You can also check out iOverlander where you can see where other overlanders spent the night. Please add yours too. Thanks.
|Vladivostok, Tsesarevicha Embankment |
Vladivostok, Tsesarevicha Embankment. Free of charge, kiosk with coffee and snacks. The public toilet (green plastic cabins) are open when the caretaker is there. This is generally in the weekend, and late afternoon and evening, when locals come here en mass to enjoy the waterfront. It can thus be quite noisy, until about midnight, but it didn’t stop us from sleeping here quietly. A practical place to stay when you need to do things downtown, which is within walking distance (March 2018).
|Vladivostok, Tokarevskaya Koshka Lighthouse |
Vladivostok, Tokarevskaya Koshka Lighthouse. For beautiful camping head to Vladivostok's southernmost point on the peninsula. Here we camped just before the tiny island with the lighthouse. It's a place for local people to stroll for the evening and weekend but we slept quietly. No public toilet (March 2018).
|Vladivostok, Russky Island |
Vladivostok, Russky Island. On this island you can find enough places to rough camp once you’re beyond the universities. We enjoyed staying at this bay. No facilities (March 2018).
|Baklan Bay |
Baklan Bay. You can rough camp all along the bay, however, during our stay the unpaved stretch was too muddy so we camped at this viewpoint, which is beautiful and quiet. No facilities (March 2018).
|Krabbe Peninsula |
Krabbe Peninsula ('Sleeping Dragon Beach'). 4WD/high-clearance vehicle is required to get to this most remote point of the peninsula. It’s a stunning drive and wild camp. Particular courtesy of this beach among campers: if somebody is already camped at the left side and right side (so maximum of 2 vehicles/groups on that beach), you go elsewhere. This is for true remote camping and great hiking. No facilities (April 2018).

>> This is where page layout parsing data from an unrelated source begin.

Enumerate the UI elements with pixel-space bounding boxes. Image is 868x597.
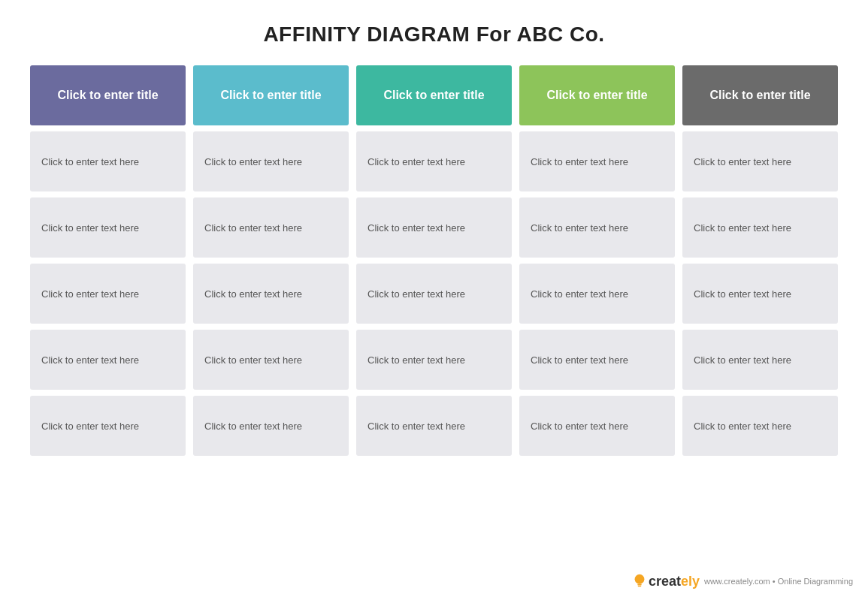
svg-point-0 <box>634 574 644 584</box>
col-2-cell-3[interactable]: Click to enter text here <box>356 330 512 390</box>
col-0-cell-3[interactable]: Click to enter text here <box>30 330 186 390</box>
col-0-cell-4[interactable]: Click to enter text here <box>30 396 186 456</box>
column-0: Click to enter titleClick to enter text … <box>30 65 186 456</box>
col-3-cell-0[interactable]: Click to enter text here <box>519 131 675 191</box>
column-4: Click to enter titleClick to enter text … <box>682 65 838 456</box>
bulb-icon <box>633 573 646 589</box>
col-header-0[interactable]: Click to enter title <box>30 65 186 125</box>
col-2-cell-4[interactable]: Click to enter text here <box>356 396 512 456</box>
col-3-cell-4[interactable]: Click to enter text here <box>519 396 675 456</box>
col-4-cell-4[interactable]: Click to enter text here <box>682 396 838 456</box>
svg-rect-2 <box>638 586 642 586</box>
column-3: Click to enter titleClick to enter text … <box>519 65 675 456</box>
col-2-cell-1[interactable]: Click to enter text here <box>356 197 512 258</box>
col-0-cell-2[interactable]: Click to enter text here <box>30 264 186 324</box>
col-2-cell-0[interactable]: Click to enter text here <box>356 131 512 191</box>
col-0-cell-0[interactable]: Click to enter text here <box>30 131 186 191</box>
col-header-3[interactable]: Click to enter title <box>519 65 675 125</box>
col-1-cell-3[interactable]: Click to enter text here <box>193 330 349 390</box>
col-4-cell-2[interactable]: Click to enter text here <box>682 264 838 324</box>
col-header-1[interactable]: Click to enter title <box>193 65 349 125</box>
col-2-cell-2[interactable]: Click to enter text here <box>356 264 512 324</box>
col-3-cell-2[interactable]: Click to enter text here <box>519 264 675 324</box>
col-4-cell-1[interactable]: Click to enter text here <box>682 197 838 258</box>
col-header-2[interactable]: Click to enter title <box>356 65 512 125</box>
page-title: AFFINITY DIAGRAM For ABC Co. <box>0 0 868 62</box>
column-1: Click to enter titleClick to enter text … <box>193 65 349 456</box>
brand-name: creately <box>649 574 700 589</box>
col-3-cell-3[interactable]: Click to enter text here <box>519 330 675 390</box>
footer: creately www.creately.com • Online Diagr… <box>633 573 853 589</box>
col-1-cell-4[interactable]: Click to enter text here <box>193 396 349 456</box>
column-2: Click to enter titleClick to enter text … <box>356 65 512 456</box>
col-4-cell-0[interactable]: Click to enter text here <box>682 131 838 191</box>
col-1-cell-0[interactable]: Click to enter text here <box>193 131 349 191</box>
col-4-cell-3[interactable]: Click to enter text here <box>682 330 838 390</box>
col-3-cell-1[interactable]: Click to enter text here <box>519 197 675 258</box>
col-1-cell-2[interactable]: Click to enter text here <box>193 264 349 324</box>
footer-url: www.creately.com • Online Diagramming <box>704 577 853 586</box>
col-0-cell-1[interactable]: Click to enter text here <box>30 197 186 258</box>
col-header-4[interactable]: Click to enter title <box>682 65 838 125</box>
col-1-cell-1[interactable]: Click to enter text here <box>193 197 349 258</box>
creately-logo: creately <box>633 573 700 589</box>
diagram-container: Click to enter titleClick to enter text … <box>0 65 868 456</box>
svg-rect-1 <box>637 584 642 586</box>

|Near Groty (near Vityaz Bay) |
Near Groty (near Vityaz Bay). Blocked by stones, it is impossible to drive down to the bay (it is reachable on foot though we camped higher up on a flat terrain (a parking lot) that offered a great view. You need 4WD/high-clearance vehicle to get here and trees may be a problem for big/high trucks No facilities (April 2018).
|Telyakovsky Bay |
Telyakovsky Bay. A drive farther south from Vityaz Bay takes you to another beautiful rough camp, this time right along the waterfront. You need 4WD/high-clearance vehicle to get here and trees may be a problem for big/high trucks. No facilities (April 2018).

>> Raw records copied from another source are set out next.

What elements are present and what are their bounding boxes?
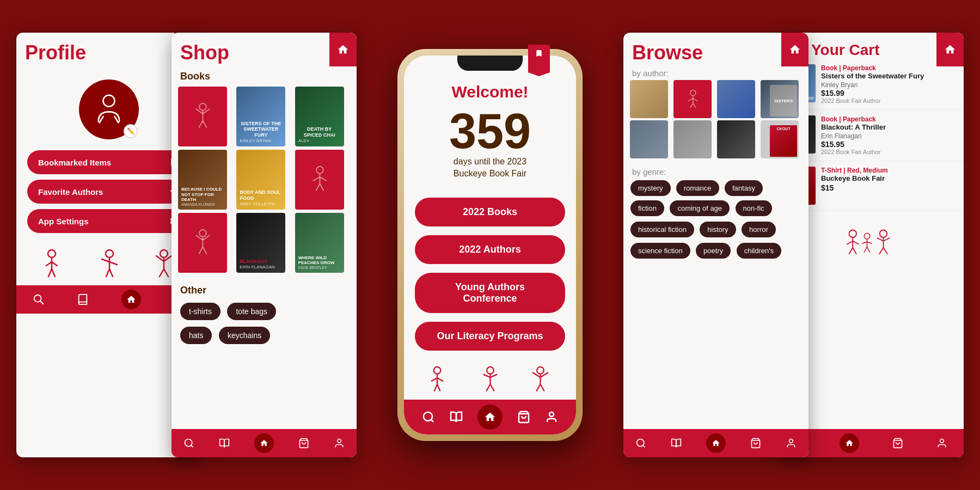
svg-line-12 [109,262,117,265]
app-settings-button[interactable]: App Settings [27,209,191,233]
svg-line-92 [867,247,870,253]
author-photo-1[interactable] [630,80,668,118]
svg-line-25 [203,108,210,113]
author-photo-7[interactable] [717,120,755,158]
welcome-search-icon[interactable] [422,411,435,424]
cart-bag-icon[interactable] [892,438,903,449]
browse-home-icon [789,44,801,56]
book-cover-because[interactable]: BECAUSE I COULD NOT STOP FOR DEATH AMAND… [178,150,227,210]
genre-pills-row4: science fiction poetry children's [623,240,808,261]
welcome-heading: Welcome! [451,83,528,101]
author-photo-5[interactable] [630,120,668,158]
svg-line-54 [486,384,490,391]
genre-coming-of-age[interactable]: coming of age [670,200,730,216]
genre-historical-fiction[interactable]: historical fiction [630,222,694,237]
browse-bag-icon[interactable] [750,438,761,449]
author-photo-6[interactable] [673,120,712,158]
tag-tshirts[interactable]: t-shirts [180,303,220,320]
literacy-programs-button[interactable]: Our Literacy Programs [415,322,565,351]
other-tags-row2: hats keychains [171,322,357,348]
shop-panel: Shop Books SISTERS OF THE SWEETWATER FUR… [171,33,357,457]
book-cover-sisters[interactable]: SISTERS OF THE SWEETWATER FURY KINLEY BR… [236,87,285,146]
book-cover-body-soul[interactable]: BODY AND SOUL FOOD ABBY COLLETTE [236,150,285,210]
shop-search-icon[interactable] [183,438,194,449]
welcome-user-icon[interactable] [545,411,558,424]
genre-mystery[interactable]: mystery [630,180,671,196]
genre-non-fic[interactable]: non-fic [736,200,772,216]
cart-sisters-info: Book | Paperback Sisters of the Sweetwat… [821,64,957,104]
book-cover-2[interactable] [295,150,344,210]
tag-hats[interactable]: hats [180,327,212,344]
svg-line-98 [884,248,888,254]
browse-home-active[interactable] [706,433,726,453]
welcome-book-icon[interactable] [450,411,463,424]
cart-home-active[interactable] [840,433,859,453]
edit-profile-button[interactable]: ✏️ [124,124,138,138]
home-nav-icon [126,295,136,304]
genre-poetry[interactable]: poetry [696,243,731,259]
shop-book-icon[interactable] [219,438,230,449]
svg-line-32 [316,183,320,191]
user-figure-icon [90,90,128,128]
genre-fantasy[interactable]: fantasy [725,180,763,196]
genre-horror[interactable]: horror [742,222,776,237]
shop-bag-icon[interactable] [298,438,309,449]
browse-book-icon[interactable] [671,438,682,449]
browse-user-icon[interactable] [786,438,797,449]
cart-blackout-author: Erin Flanagan [821,132,957,140]
svg-point-34 [199,229,206,236]
other-tags-container: t-shirts tote bags [171,301,357,322]
book-cover-wild-peaches[interactable]: WHERE WILD PEACHES GROW KADE BENTLEY [295,213,344,273]
shop-home-nav-icon [260,439,268,448]
svg-point-50 [487,367,494,374]
svg-line-91 [864,247,867,253]
books-2022-button[interactable]: 2022 Books [415,198,565,226]
favorite-authors-button[interactable]: Favorite Authors [27,180,191,204]
svg-line-89 [862,242,867,243]
svg-line-5 [46,262,52,266]
book-cover-1[interactable] [178,87,227,146]
cart-blackout-type: Book | Paperback [821,115,957,123]
svg-point-62 [424,412,432,421]
author-photo-3[interactable] [717,80,755,118]
shop-user-icon[interactable] [334,438,345,449]
author-photo-2[interactable] [673,80,712,118]
tag-keychains[interactable]: keychains [219,327,270,344]
profile-avatar: ✏️ [79,79,139,139]
welcome-home-active[interactable] [477,405,503,430]
author-photo-8[interactable]: CKOUT [761,120,799,158]
shop-home-icon [337,44,349,56]
authors-2022-button[interactable]: 2022 Authors [415,235,565,264]
genre-science-fiction[interactable]: science fiction [630,243,690,259]
svg-line-1 [100,117,103,122]
search-nav-icon[interactable] [33,293,45,305]
book-cover-blackout[interactable]: BLACKOUT ERIN FLANAGAN [236,213,285,273]
genre-romance[interactable]: romance [676,180,719,196]
svg-line-6 [52,262,57,266]
cart-tshirt-info: T-Shirt | Red, Medium Buckeye Book Fair … [821,167,957,192]
book-cover-3[interactable] [178,213,227,273]
cart-user-icon[interactable] [936,438,947,449]
book-placeholder-icon-1 [189,102,216,132]
shop-home-badge [329,33,357,66]
author-photo-4[interactable]: SISTERS [761,80,799,118]
svg-point-44 [434,367,441,374]
svg-line-19 [160,269,164,277]
tag-tote-bags[interactable]: tote bags [227,303,276,320]
genre-history[interactable]: history [700,222,736,237]
young-authors-conference-button[interactable]: Young Authors Conference [415,273,565,313]
browse-search-icon[interactable] [635,438,646,449]
svg-point-87 [864,233,870,239]
books-section-title: Books [171,64,357,87]
svg-point-9 [106,250,113,258]
cart-tshirt-title: Buckeye Book Fair [821,174,957,183]
bookmarked-items-button[interactable]: Bookmarked Items [27,150,191,174]
genre-childrens[interactable]: children's [737,243,782,259]
book-cover-spiced-chai[interactable]: DEATH BY SPICED CHAI ALEX [295,87,344,146]
book-nav-icon[interactable] [77,293,89,305]
home-nav-active[interactable] [121,290,141,309]
shop-home-active[interactable] [254,433,274,453]
welcome-bag-icon[interactable] [517,411,530,424]
genre-fiction[interactable]: fiction [630,200,664,216]
welcome-figures [404,361,576,400]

|Gamova Cape & Lighthouse |
Gamova Cape & Lighthouse. Remote, near the end of a narrow off-road trail with a stunning view of the sea. We loved camping here. No facilities (April 2018).
|Alekseevsky Waterfall |
Alekseevsky Waterfall. We camped along the side of the trail and the forest. It was beautiful and quiet but if the trail allows you to drive on to the end (it was too muddy when we were there), you’ll come to an open spot right along the river where you can camp. The waterfall is 650 meters of walking from here. No facilities (630 meters / April '18).
|Preobrazheniye Beach |
Preobrazheniye Beach. We had the long pebble beach all to ourselves but I imagine that in summers it may be busy here. Beautiful. No facilities (April 2018).